That's a future of crippling debt, spending, and permanently high unemployment that some in Congress are trying to avoid. On Saturday, Speaker of the House John Boehner (R–OH) pulled the plug on a debt ceiling increase that would have raised taxes in exchange for reductions in spending. It was the right move. Tax increases are the last thing America needs as it struggles with 9.2 percent unemployment and stagnant job growth.
But America's dismal economic reality--and the policy of taxing and spending--are facts of life the Obama Administration would like America to accept, along with their explanation of why growth has been so slow to date.
On yesterday’s Meet the Press, Treasury Secretary Timothy Geithner insisted that tax increases are necessary (though he used the code words "raising revenues") and trotted out a long list of reasons why recovery has been so slow, including high gas prices, terrible weather, local governments making cutbacks, and the Japanese earthquake. What's more, Geithner said that the President is "being too hard on himself" over America's frustration with the economy and said that "we don't have the ability, because of the overhang in housing and the problems in the financial system, to do—to engineer artificially . . . a stronger recovery."
In other words, "It's not our fault, don't blame us, and get used to it." The Heritage Foundation's Mike Franc says that the White House's defeatist tone likely will likely fall on deaf ears as Americans demand a future of growth, not decline:
It’s a message of resignation. Yes, it says, we’re doomed for economic decline no matter what, but trust us to manage it more gracefully than anyone else.
But Americans will likely stand athwart such defeatism and say “Stop!” There is no need, they will say, to tolerate European levels of unemployment. It’s an increasingly easy sell: Jettison the President’s European-style economic policies, and you jettison European-style unemployment.
The reality is that Americans need not resign themselves to the future that the White House would have them embrace. Flawed policies are holding back the U.S. economy, and there is room to grow if the government gets out of the way. As Heritage's Bill Beach explains that, "Based on our talents, resources, and capital structure, the economy should be growing now at 4—5 percent. That growth rate would produce over 250,000 jobs per month…enough to reduce the unemployment rate." But because of big government policies, we're not realizing those gains.
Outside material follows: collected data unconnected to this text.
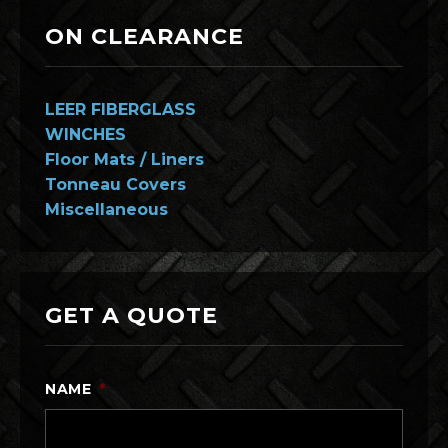
ON CLEARANCE
LEER FIBERGLASS
WINCHES
Floor Mats / Liners
Tonneau Covers
Miscellaneous
GET A QUOTE
NAME
*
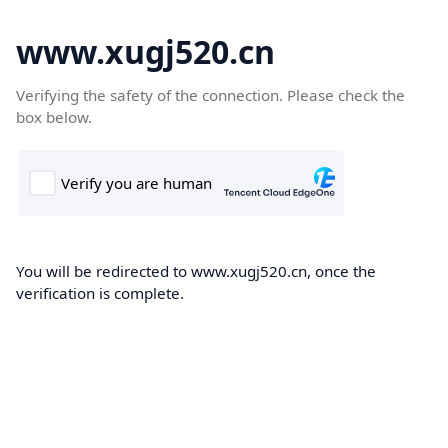
www.xugj520.cn
Verifying the safety of the connection. Please check the
box below.
You will be redirected to www.xugj520.cn, once the
verification is complete.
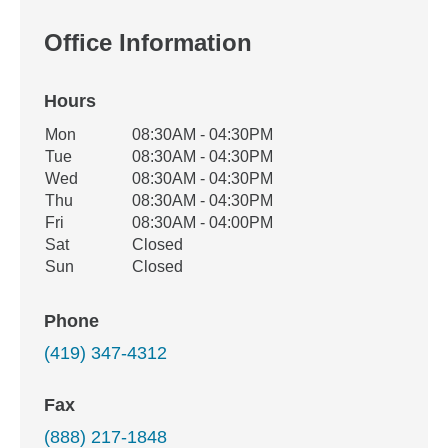
Office Information
Hours
Office Hours
Mon
08:30AM - 04:30PM
Weekday
Availability
Tue
08:30AM - 04:30PM
Wed
08:30AM - 04:30PM
Thu
08:30AM - 04:30PM
Fri
08:30AM - 04:00PM
Sat
Closed
Sun
Closed
Phone
(419) 347-4312
Fax
(888) 217-1848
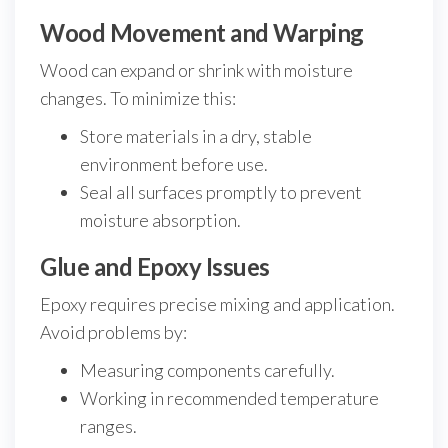
Wood Movement and Warping
Wood can expand or shrink with moisture
changes. To minimize this:
Store materials in a dry, stable
environment before use.
Seal all surfaces promptly to prevent
moisture absorption.
Glue and Epoxy Issues
Epoxy requires precise mixing and application.
Avoid problems by:
Measuring components carefully.
Working in recommended temperature
ranges.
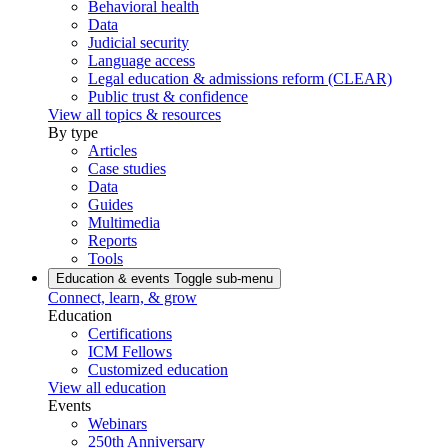
Behavioral health
Data
Judicial security
Language access
Legal education & admissions reform (CLEAR)
Public trust & confidence
View all topics & resources
By type
Articles
Case studies
Data
Guides
Multimedia
Reports
Tools
Education & events
Toggle sub-menu
Connect, learn, & grow
Education
Certifications
ICM Fellows
Customized education
View all education
Events
Webinars
250th Anniversary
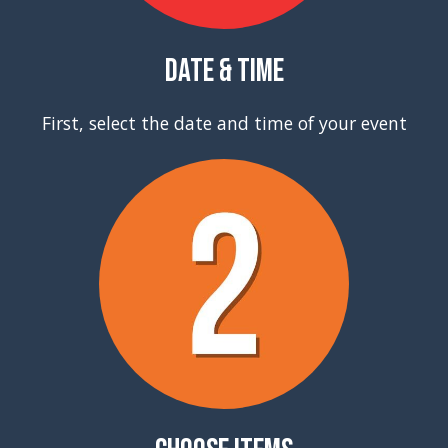
Date & Time
First, select the date and time of your event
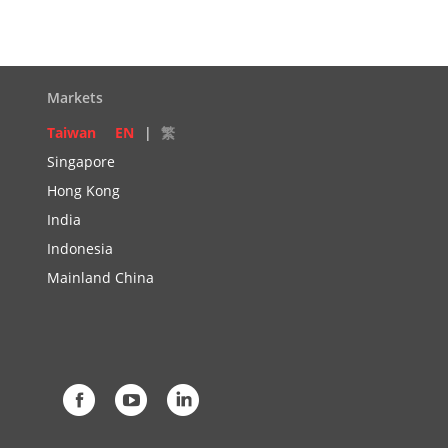
Markets
Taiwan
EN
|
繁
Singapore
Hong Kong
India
Indonesia
Mainland China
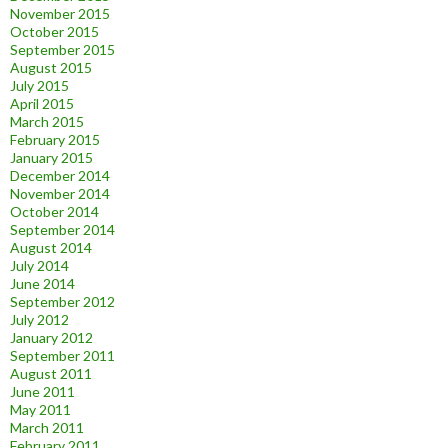
November 2015
October 2015
September 2015
August 2015
July 2015
April 2015
March 2015
February 2015
January 2015
December 2014
November 2014
October 2014
September 2014
August 2014
July 2014
June 2014
September 2012
July 2012
January 2012
September 2011
August 2011
June 2011
May 2011
March 2011
February 2011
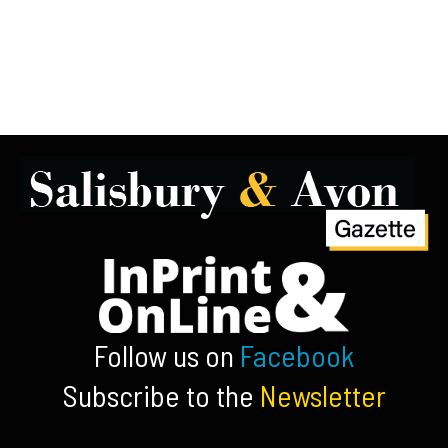
Follow us on
Facebook
Subscribe to the
Newsletter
Washington can start on the path toward liberating that entrepreneurial capacity by making the right decisions on the debt limit. Higher taxes aren't the right direction; cutting spending is.
Heritage's James Sherk and Rea Hederman write that "Creating a hostile or favorable business climate is a policy choice . . . The tax and regulatory burden is a policy choice made by the government. If America creates a French-style social welfare state that erects barriers to entrepreneurship, then America will also get French levels of unemployment."
America doesn't have to be France. It doesn't have to carry a European-style debt and tax burden. But the White House and congressional leaders must choose to enact policies that reject a European-style future.